Although AI offers many benefits and can address various issues related to the skills shortage, there are some limitations and challenges that need to be considered:
- Complexity of tasks: Some tasks require human intelligence, creativity and interpersonal skills that cannot currently be fully replicated by AI. Complex problem solving, strategic thinking and empathy are examples of skills that will still be required from human professionals.
- Data protection and ethics: The use of AI can raise data protection and ethics issues, especially when it comes to processing sensitive data or automating decisions with far-reaching effects on people.
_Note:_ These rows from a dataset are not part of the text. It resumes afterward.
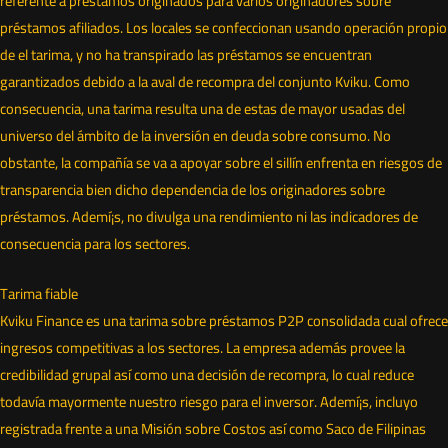
referente a préstamos originados para varios originadores sobre
préstamos afiliados. Los locales se confeccionan usando operación propio
de el tarima, y no ha transpirado ​​las préstamos se encuentran
garantizados debido a la aval de recompra del conjunto Kviku. Como
consecuencia, una tarima resulta una de estas de mayor usadas del
universo del ámbito de la inversión en deuda sobre consumo. No
obstante, la compañía se va a apoyar sobre el sillí­n enfrenta en riesgos de
transparencia bien dicho dependencia de los originadores sobre
préstamos. Ademí¡s, no divulga una rendimiento ni las indicadores de
consecuencia para los sectores.
Tarima fiable
Kviku Finance es una tarima sobre préstamos P2P consolidada cual ofrece
ingresos competitivas a los sectores. La empresa además provee la
credibilidad grupal así­ como una decisión de recompra, lo cual reduce
todavía mayormente nuestro riesgo para el inversor. Ademí¡s, incluyo
registrada frente a una Misión sobre Costos así­ como Saco de Filipinas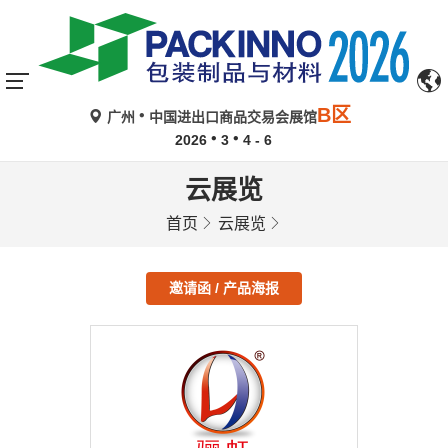
B区
广州
中国进出口商品交易会展馆
2026
3
4 - 6
云展览
首页
云展览
邀请函 / 产品海报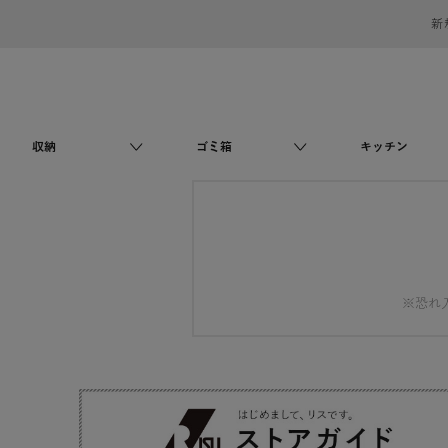
新
収納
ゴミ箱
キッチン
※恐れ入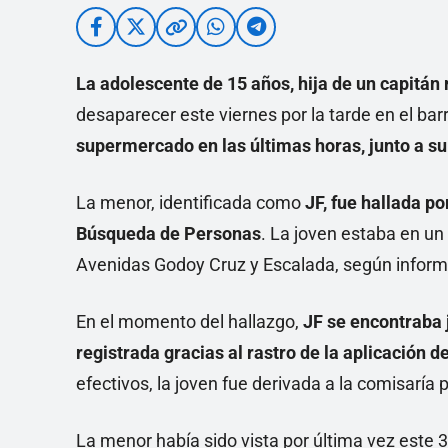
La adolescente de 15 años, hija de un capitán 
desaparecer este viernes por la tarde en el bar
supermercado en las últimas horas, junto a su
La menor, identificada como
JF, fue hallada por
Búsqueda de Personas
. La joven estaba en un
Avenidas Godoy Cruz y Escalada, según informa
En el momento del hallazgo,
JF se encontraba 
registrada gracias al rastro de la aplicación de
efectivos, la joven fue derivada a la comisaría
La menor había sido vista por última vez este 3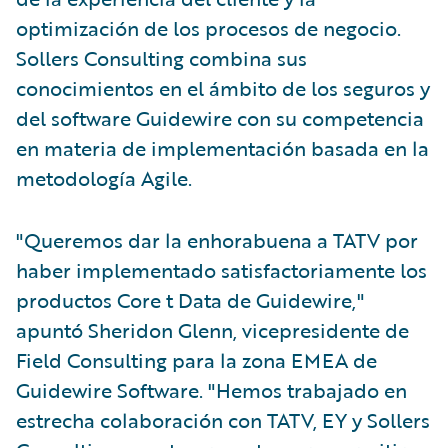
optimización de los procesos de negocio.
Sollers Consulting combina sus
conocimientos en el ámbito de los seguros y
del software Guidewire con su competencia
en materia de implementación basada en la
metodología Agile.
"Queremos dar la enhorabuena a TATV por
haber implementado satisfactoriamente los
productos Core t Data de Guidewire,"
apuntó Sheridon Glenn, vicepresidente de
Field Consulting para la zona EMEA de
Guidewire Software. "Hemos trabajado en
estrecha colaboración con TATV, EY y Sollers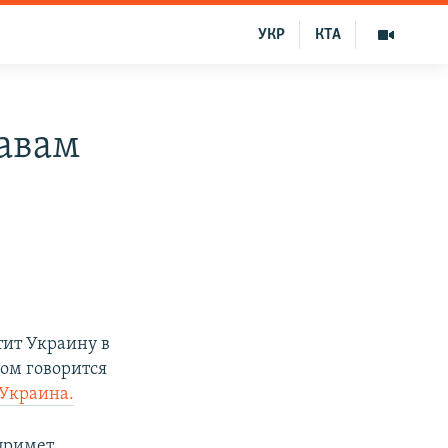
УКР
КТА
авам
тит Украину в
том говорится
Украина.
 примет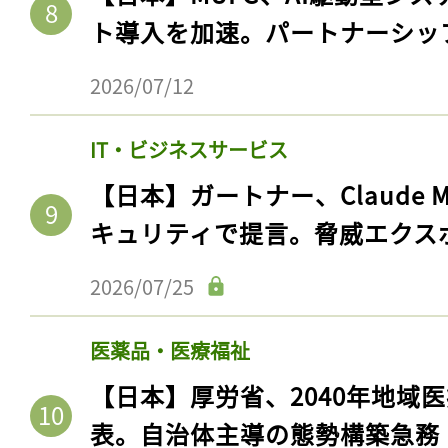
ト導入を加速。パートナーシッ
2026/07/12
IT・ビジネスサービス
【日本】ガートナー、Claude 
キュリティで提言。脅威エクス
2026/07/25
医薬品・医療福祉
【日本】厚労省、2040年地域
表。自治体主導の態勢構築急務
Companies must ensure that their AI systems are transparent, fair and ethical in order to minimise potential risks and harm. We therefore recommend focussing on German or European providers in particular, who are subject to stricter regulations than larger companies.
- Costs and resources: The development and implementation of AI systems often requires significant investment in technology, expertise and infrastructure. Smaller companies or those with limited resources may not be able to bear these costs or overcome the required skills shortage. Nevertheless, there are already some government support programmes in place to help these companies with implementation.
- Dependence on data quality: AI models are heavily dependent on the quality and availability of data. If the underlying data is faulty, incomplete or unrepresentative, the AI models can be inaccurate or biased. This can lead to poor decisions and fail to effectively address the skills shortage. We cannot speak for all systems, but some generative AI solutions, such as amberAI, do not require training of their AI models and work out-of-the-box.
- Resistance and acceptance: Employees may show resistance to the use of AI for fear of job loss or changes in their work processes. Successful implementation of AI therefore requires not only technological innovation, but also change management strategies to promote employee acceptance and collaboration. Strong communication and the identification of alternative positions within the organisation in line with AI is necessary so that employees do not fear losing their jobs.
Impact of AI on the world of work
With the introduction of (generative) AI into the world of work, it is not only the technology that is changing, but also the understanding and tasks of employees. In the context of New Work, the aim is to promote flexibility, self-determination and a sense of purpose in the workplace, while AI helps to utilise knowledge more efficiently and support decision-making processes.
Traditional notions of human capital are being challenged by the ability of AI to collect, filter and process information. It is no longer crucial that employees master all knowledge in detail, but rather that they are able to access this knowledge, understand it and make informed decisions based on it.The use of AI tools such as retrieval augmented generation systems enables information to be provided quickly and up-to-date, allowing employees to focus on value-adding activities such as customer interaction or the development of innovative solutions.
This change also has an impact on the selection and evaluation of employees, with soft skills and the ability to utilise methodologies and AI tools becoming increasingly important. Companies that want to successfully shape this change must not only consider the technological aspects, but also develop a new mindset and a corresponding digital strategy that is exemplified by managers and supported by employees.